About two months before the election that took place yesterday, I was having a discussion about the candidates with a co-worker. He is about 15 years my senior, and grew up in a predominantly black neighborhood in a notably impoverished city, but he is white. He is a Trump supporter. Despite our wildly different stances on the candidates, we had a really fruitful discussion. We walked away from it understanding that we disagreed on our means, but that our ends were largely the same.

To me, this conversation was illustrative of how we ought to approach conversations in general. We will likely disagree with many people. These disagreements may be deeply held. But we need to be able to voice our disagreement in a way that respects others.

Why, you may ask, should we do this? Why not just hold our opinions and rigidly oppose those who hold opposing ones? The answer is simple: that’s now how progress happens.

In order to make progress, we need some level of buy-in from those who previously didn’t buy in. The only way to get that effectively is to keep an open conversation where people feel safe to change their views. That means that when you disagree with someone, you need to stay open, and so do they. Doing that will leave open a compromise — the prospect of incremental, but lasting and sustainable progress.

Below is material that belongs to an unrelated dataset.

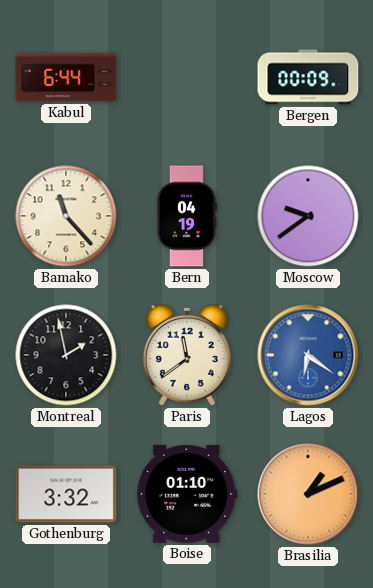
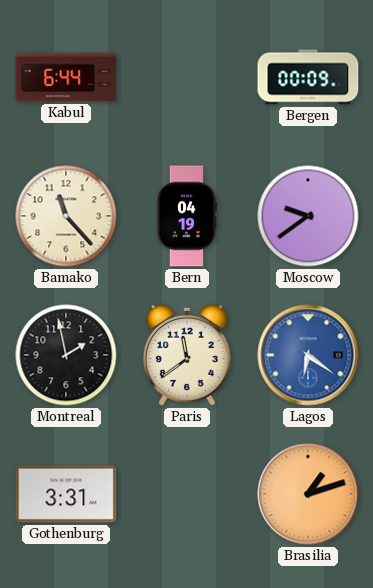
Gothenburg: 3:32 -> 3:31
Boise: 01:10 -> none
Brasilia: 1:11 -> 1:12
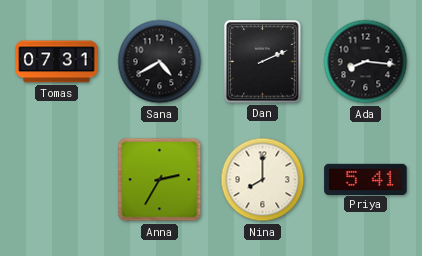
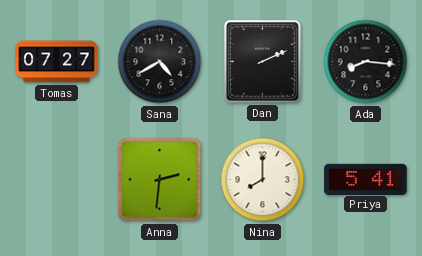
Tomas: 07:31 -> 07:27
Anna: 2:35 -> 2:31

In order to do that, we must do three things.

Give others the benefit of the doubt.

59 million people voted for “the other guy” yesterday. Many of them are people I work with, people in my neighborhood, friendly acquaintances. This is very likely true for every person reading this. It does you no good to assume that all of those people are either stupid, evil, or both. By and large, they want the same things as you, they just think that there’s a different way to get there than you do.

Remember this every time you think about those with whom you disagree. At a higher level, you and them have the same goals. You want to be happy, healthy, secure, and free. So do they. You want an end to violence, conflict, and oppression. So do they. Start with this in mind, and keep it in mind as you converse.

Be willing to find evidence to the contrary.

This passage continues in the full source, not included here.